In den Jahren 1949 bis zur Wende 1989 verließen rund drei Millionen Menschen die DDR und die sowjetische Besatzungszone. Nicht alle davon legal: Mit der Errichtung der innerdeutschen Grenze im Jahr 1961 wurde auch die sogenannte Republikflucht unter Strafe gestellt. 1.135 Menschen starben durch „Grenzzwischenfälle“.

Der Animationsfilm Der Duft Des Westens, eine Bachelorarbeit an der FH Hannover, beschreibt die Geschichte einer dieser Fluchten. Es ist die von Reinhold Huff, Vater des Mediengestalters Mark Huff, der den Film gemeinsam mit seinem Studienkollegen Arne Breusing realisiert hat.

Nicht nur die Geschichte basiert auf wahren Begebenheiten. Auch die Textelemente stammen allesamt aus Original-Druckerzeugnissen der damaligen Zeit, aus Briefen, Zeitungen und Comics, die per Computer auf die zuvor gebastelten Figuren gelegt wurden. Eine „real existierende Papierwelt“ nennen die Macher ihre Technik. Sie gibt dem Duft des Westens eine detailverliebte Optik, die belegt, wie man Inhalt und Umsetzung sinnvoll verbinden kann. Wir sprachen mit Mark Huff über die Entstehung.

ZEIT ONLINE: Der Duft des Westens basiert auf der wahren Flucht Ihres Vaters aus der DDR – wie wichtig war es Ihnen, möglichst originalgetreu die Flucht zu schildern?
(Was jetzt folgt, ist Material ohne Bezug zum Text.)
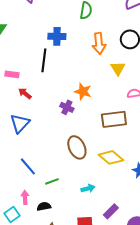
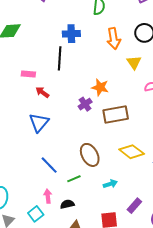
purple cross: (67, 107) -> (85, 104), turned 32
brown rectangle: (114, 119) -> (116, 115), moved
brown ellipse: (77, 147) -> (90, 155), moved

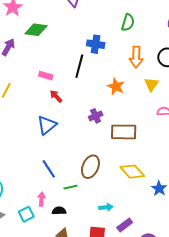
orange star: (100, 87) -> (116, 86), moved
brown ellipse: (90, 155) -> (90, 167), turned 40
cyan arrow: (110, 184) -> (106, 207), moved

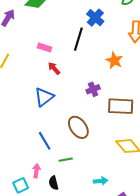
blue cross: (96, 44) -> (95, 18), turned 30
brown ellipse: (90, 167) -> (78, 127), moved, turned -60
black semicircle: (59, 211) -> (54, 183), turned -104

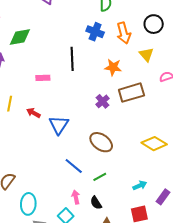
blue cross: (95, 18) -> (95, 32), moved
red arrow: (54, 68) -> (33, 113), moved
brown rectangle: (121, 106) -> (131, 93), moved

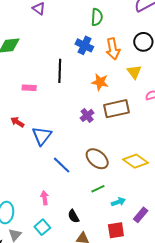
brown ellipse: (101, 142) -> (97, 159), moved
blue line: (74, 166) -> (62, 165), moved
green line: (100, 177) -> (98, 189), moved
pink arrow: (76, 197) -> (45, 198), moved

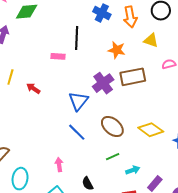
yellow triangle: (134, 72) -> (151, 40), turned -35
pink rectangle: (29, 88) -> (58, 56), moved
purple cross: (87, 115) -> (103, 83), size x1.5
blue triangle: (42, 136) -> (78, 101), moved

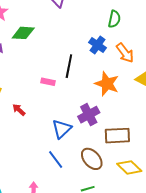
orange arrow: (130, 17) -> (125, 53), turned -35
orange star: (117, 50) -> (107, 84), size x1.4
brown rectangle: (133, 77) -> (117, 136), moved

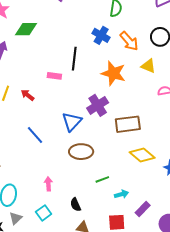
red arrow: (19, 110) -> (28, 95), moved
blue line: (56, 159) -> (35, 135), moved
brown ellipse: (92, 159) -> (81, 152), moved, turned -45

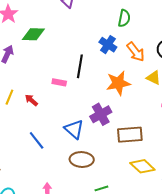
orange star: (113, 73) -> (118, 83), turned -30
blue triangle: (72, 122) -> (74, 129), turned -35

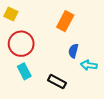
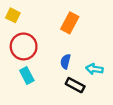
blue semicircle: (73, 51) -> (65, 61), moved
black rectangle: (57, 82) -> (75, 85), moved

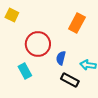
orange rectangle: (70, 23) -> (77, 23), moved
red circle: (24, 46) -> (38, 44), moved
Mark Huff: Mein Studienkollege Arne Breusing und ich haben die geschriebene Geschichte von meinem Vater bekommen. Ich bin mit ihr groß geworden, er hat mir schon früh davon erzählt. Da es ein Kurzfilm ist, konnten wir nicht diese neun Stunden der Flucht in fünf Minuten quetschen und mussten manche Handlungsstränge weglassen und zusammenfügen. Wir erzählen das Wichtigste der Geschichte ohne etwas Fiktives hinzu zu schreiben oder die Geschichte zu verfälschen. Uns war wichtig, die Story richtig rüberzubringen. So ist es wirklich passiert.

ZEIT ONLINE: Und Ihr Vater konnte sich an alles genau erinnern?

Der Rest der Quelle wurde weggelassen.